Picture 7       7. Nose to the knee
  • Starting position: Lie on your back, legs straight, feet and knees together, arms by the side of the body, palms down.
  • Variation (I): Bend the right knee, place the left hand on the knee and the right one on top of the left, and pull the knee towards the chest. Keep the straight left leg on the floor. Breathe in.
  • While exhaling lift the head off the floor and try to bring the nose to the right knee (Picture 7a). While inhaling return back and head to the floor (do 3 times).
  • Return the right leg to the floor and do the exercise with bent left knee (right hand on the left knee and left hand on top of the right).
  • Bend both knees, grasp the knees with both arms and pull the knees close to the chest. Exhaling lift the head and try to bring the nose between the knees (Picture 7b). Inhaling return back and head to the floor (do 3 times).

Picture 8       8. Diagonal arm and leg lifting
  • Starting position: Lie on your front, legs straight, feet, and knees together, straight arms in front of the head on the floor, forehead on the floor.
  • While inhaling raise the straight right arm and left leg off the floor (not too high), forehead may be raised or kept on the floor (Picture 8).
  • While exhaling return arm and leg to the floor.
  • Next inhalation raise the left arm and right leg etc. Do this 5 times with each arm-leg combination.
  • Rest in one of the relaxation postures while lying on the front (see Pictures 2a/b, Relaxation and transitions) and be aware of the changes of the breathing and the sen­sa­tions in the lower back.

Picture 9       9. Spinal twist
  • Starting position: Lie on your back with the legs together and arms spread 90° sideways at shoulders level. Hands resting on the floor and palms should be facing towards the ceiling. Fold legs at the knees and place the feet on the floor close to the buttocks and inhale.

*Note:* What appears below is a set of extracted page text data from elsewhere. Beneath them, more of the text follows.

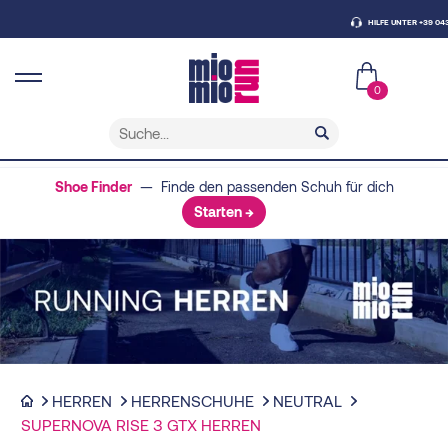
HILFE UNTER +39 0438 4307
0
Shoe Finder
— Finde den passenden Schuh für dich
Starten →
HERREN
HERRENSCHUHE
NEUTRAL
SUPERNOVA RISE 3 GTX HERREN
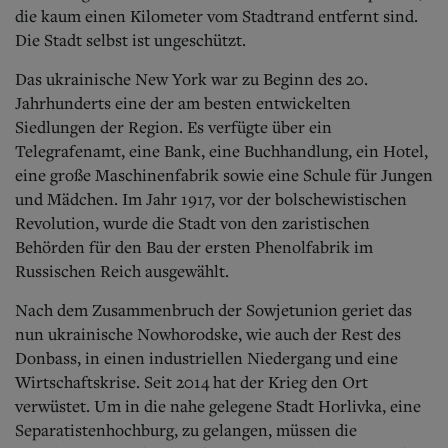
die kaum einen Kilometer vom Stadtrand entfernt sind.
Die Stadt selbst ist ungeschützt.
Das ukrainische New York war zu Beginn des 20.
Jahrhunderts eine der am besten entwickelten
Siedlungen der Region. Es verfügte über ein
Telegrafenamt, eine Bank, eine Buchhandlung, ein Hotel,
eine große Maschinenfabrik sowie eine Schule für Jungen
und Mädchen. Im Jahr 1917, vor der bolschewistischen
Revolution, wurde die Stadt von den zaristischen
Behörden für den Bau der ersten Phenolfabrik im
Russischen Reich ausgewählt.
Nach dem Zusammenbruch der Sowjetunion geriet das
nun ukrainische Nowhorodske, wie auch der Rest des
Donbass, in einen industriellen Niedergang und eine
Wirtschaftskrise. Seit 2014 hat der Krieg den Ort
verwüstet. Um in die nahe gelegene Stadt Horlivka, eine
Separatistenhochburg, zu gelangen, müssen die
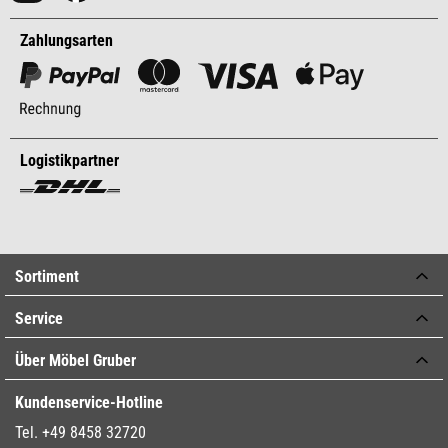
Zahlungsarten
Logistikpartner
Sortiment
Service
Über Möbel Gruber
Kundenservice-Hotline
Tel. +49 8458 32720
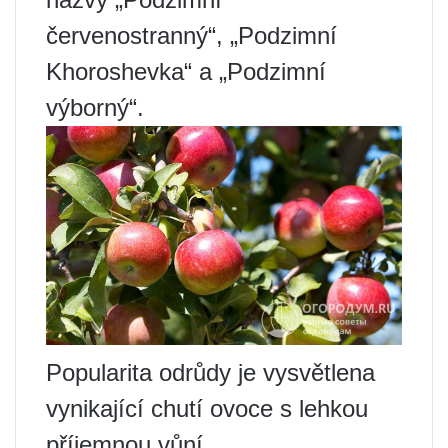
červenostranný“, „Podzimní
Khoroshevka“ a „Podzimní
výborný“.
Popularita odrůdy je vysvětlena
vynikající chutí ovoce s lehkou
příjemnou vůní.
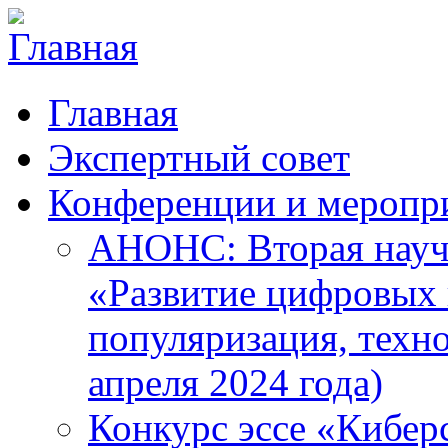
Главная
Экспертный совет
Конференции и меропр
АНОНС: Вторая науч
«Развитие цифровых в
популяризация, техн
апреля 2024 года)
Конкурс эссе «Кибер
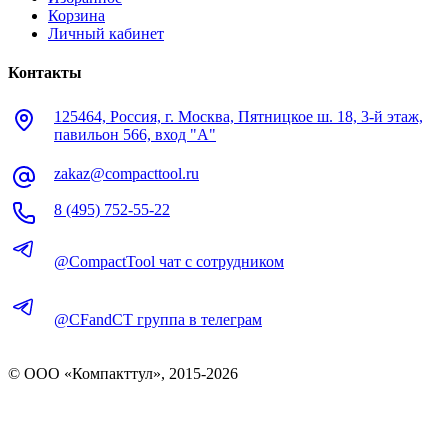
Корзина
Личный кабинет
Контакты
125464, Россия, г. Москва, Пятницкое ш. 18, 3-й этаж,
павильон 566, вход "А"
zakaz@compacttool.ru
8 (495) 752-55-22
@CompactTool чат с сотрудником
@CFandCT группа в телеграм
© OOO «Компакттул», 2015-
2026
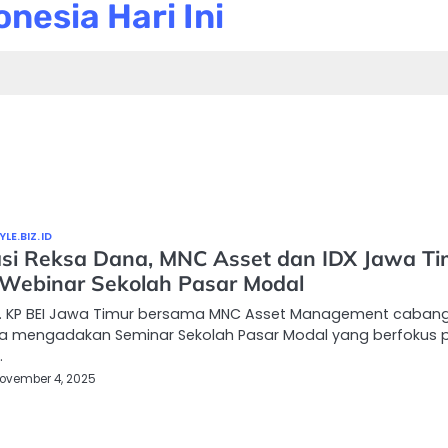
nesia Hari Ini
LE.BIZ.ID
si Reksa Dana, MNC Asset dan IDX Jawa Ti
 Webinar Sekolah Pasar Modal
… KP BEI Jawa Timur bersama MNC Asset Management caban
a mengadakan Seminar Sekolah Pasar Modal yang berfokus
…
ovember 4, 2025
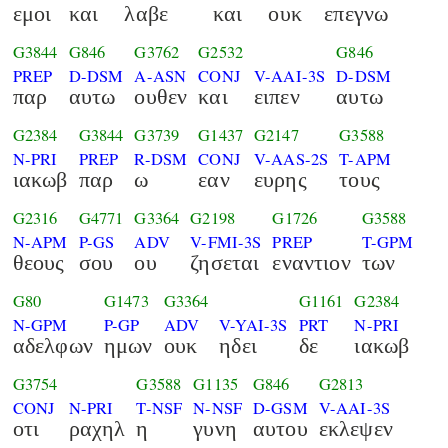
εμοι
και
λαβε
και
ουκ
επεγνω
G3844
G846
G3762
G2532
G846
PREP
D-DSM
A-ASN
CONJ
V-AAI-3S
D-DSM
παρ
αυτω
ουθεν
και
ειπεν
αυτω
G2384
G3844
G3739
G1437
G2147
G3588
N-PRI
PREP
R-DSM
CONJ
V-AAS-2S
T-APM
ιακωβ
παρ
ω
εαν
ευρης
τους
G2316
G4771
G3364
G2198
G1726
G3588
N-APM
P-GS
ADV
V-FMI-3S
PREP
T-GPM
θεους
σου
ου
ζησεται
εναντιον
των
G80
G1473
G3364
G1161
G2384
N-GPM
P-GP
ADV
V-YAI-3S
PRT
N-PRI
αδελφων
ημων
ουκ
ηδει
δε
ιακωβ
G3754
G3588
G1135
G846
G2813
CONJ
N-PRI
T-NSF
N-NSF
D-GSM
V-AAI-3S
οτι
ραχηλ
η
γυνη
αυτου
εκλεψεν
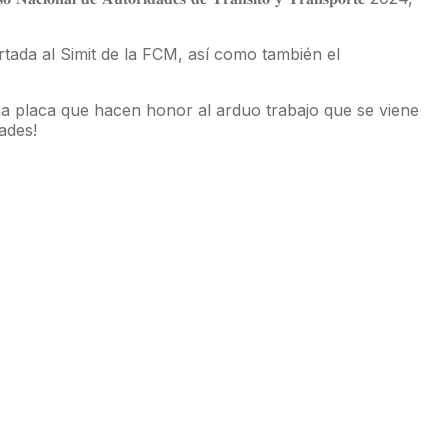
ción reportada al Simit de la FCM, así como también el
a y una placa que hacen honor al arduo trabajo que se viene
dades!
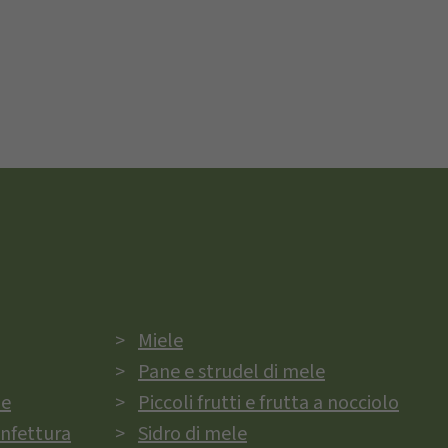
Miele
Pane e strudel di mele
ie
Piccoli frutti e frutta a nocciolo
onfettura
Sidro di mele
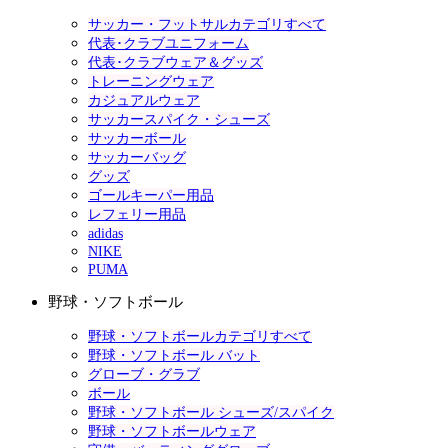
サッカー・フットサルカテゴリすべて
代表･クラブユニフォーム
代表･クラブウェア＆グッズ
トレーニングウェア
カジュアルウェア
サッカースパイク・シューズ
サッカーボール
サッカーバッグ
グッズ
ゴールキーパー用品
レフェリー用品
adidas
NIKE
PUMA
野球・ソフトボール
野球・ソフトボールカテゴリすべて
野球・ソフトボール バット
グローブ・グラブ
ボール
野球・ソフトボール シューズ/スパイク
野球・ソフトボールウェア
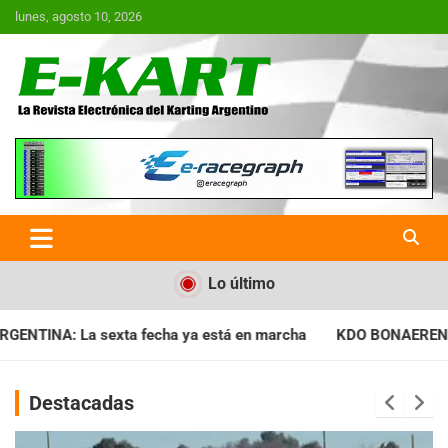
Saltar
lunes, agosto 10, 2026
al
contenido
E-Kart.com.ar | La Revista
Electrónica del Karting en
Argentina
Lo último
ha ya está en marcha
KDO BONAERENSE: Con la vara bien alta,
Destacadas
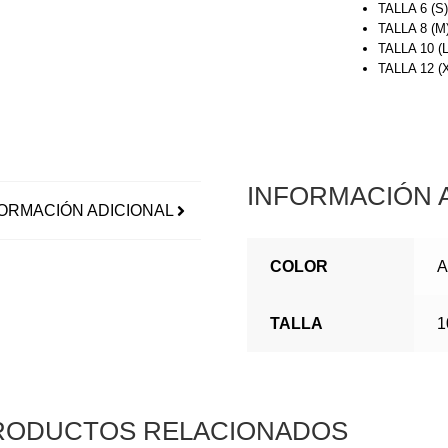
TALLA 6 (S
TALLA 8 (M
TALLA 10 (
TALLA 12 
INFORMACIÓN 
ORMACIÓN ADICIONAL
COLOR
A
TALLA
1
RODUCTOS RELACIONADOS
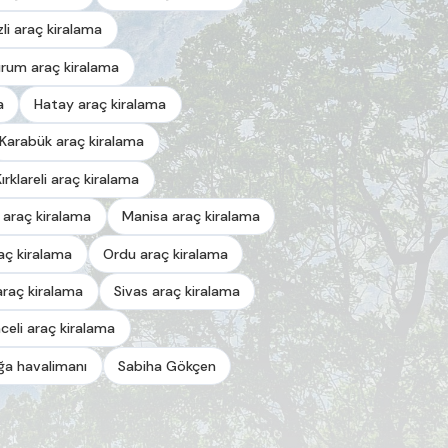
zli araç kiralama
urum araç kiralama
a
Hatay araç kiralama
Karabük araç kiralama
Kırklareli araç kiralama
 araç kiralama
Manisa araç kiralama
aç kiralama
Ordu araç kiralama
araç kiralama
Sivas araç kiralama
celi araç kiralama
a havalimanı
Sabiha Gökçen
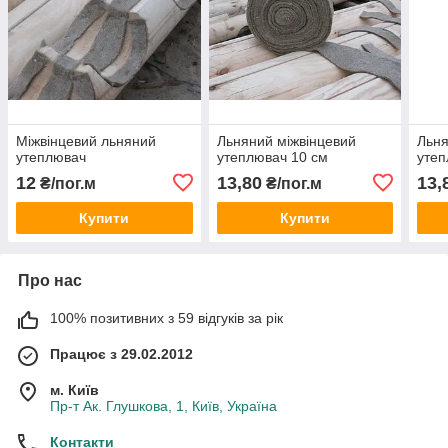
Міжвінцевий льняний
Льняний міжвінцевий
Льня
утеплювач
утеплювач 10 см
уте
12
13,80
13,
₴/пог.м
₴/пог.м
Купити
Купити
Про нас
100% позитивних з 59 відгуків за рік
Працює з 29.02.2012
м. Київ
Пр-т Ак. Глушкова, 1, Київ, Україна
Контакти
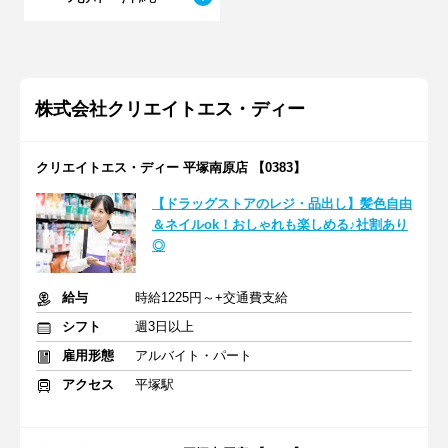
株式会社クリエイトエス・ディー
クリエイトエス・ディー 平塚南原店 【0383】
【ドラッグストアのレジ・品出し】髪色自由
＆ネイルok！おしゃれも楽しめる♪社割あり
◎
給与
時給1225円～+交通費支給
シフト
週3日以上
雇用形態
アルバイト・パート
アクセス
平塚駅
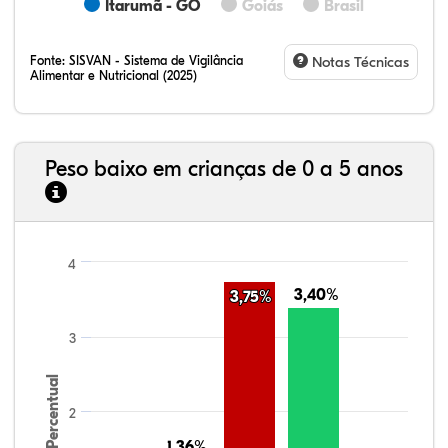
Itarumã - GO
Goiás
Brasil
Fonte:
SISVAN - Sistema de Vigilância
Notas Técnicas
Alimentar e Nutricional (2025)
Peso baixo em crianças de 0 a 5 anos
4
3,40%
3,40%
3,75%
3,75%
3
Percentual
2
1,36%
1,36%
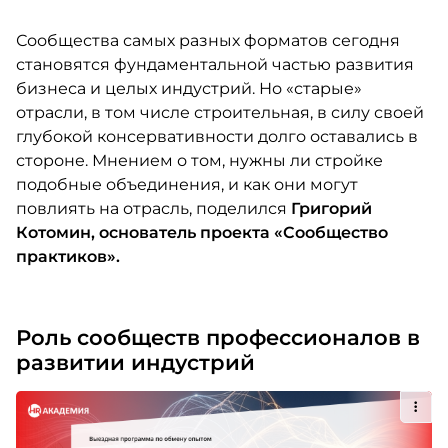
Сообщества самых разных форматов сегодня
становятся фундаментальной частью развития
бизнеса и целых индустрий. Но «старые»
отрасли, в том числе строительная, в силу своей
глубокой консервативности долго оставались в
стороне. Мнением о том, нужны ли стройке
подобные объединения, и как они могут
повлиять на отрасль, поделился
Григорий
Котомин, основатель проекта «Сообщество
практиков».
Роль сообществ профессионалов в
развитии индустрий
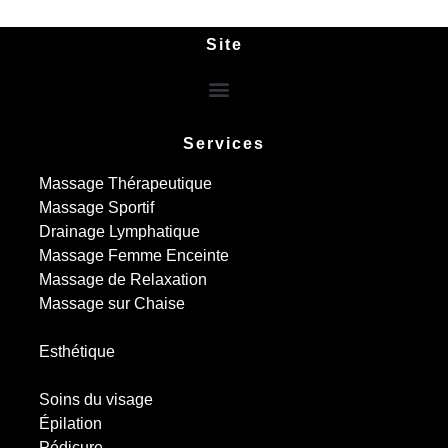
Site
Services
Massage Thérapeutique
Massage Sportif
Drainage Lymphatique
Massage Femme Enceinte
Massage de Relaxation
Massage sur Chaise
Esthétique
Soins du visage
Épilation
Pédicure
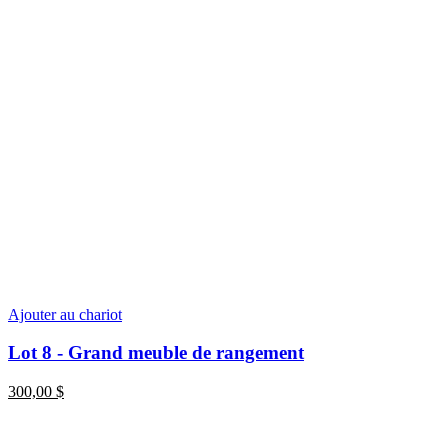
Ajouter au chariot
Lot 8 - Grand meuble de rangement
300,00
$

  • While exhaling lower the knees to the right towards the floor as far as comfortable and simultaneously turn the head to the left, looking to your left hand. It is not important that the knees touch the floor, but it is important, that both hands and both shoulders and at least one foot stay in contact with the floor all the time (Picture 9).
  • Then, while inhaling, raise the knees up to the vertical and bring the head to the center.
  • While exhaling lower both the knees to the left towards the floor and turn the head to the right, looking to your right hand.
  • While inhaling, bring the knees and the head back to center (to the starting position).
  • This is one round. Perform 10 times.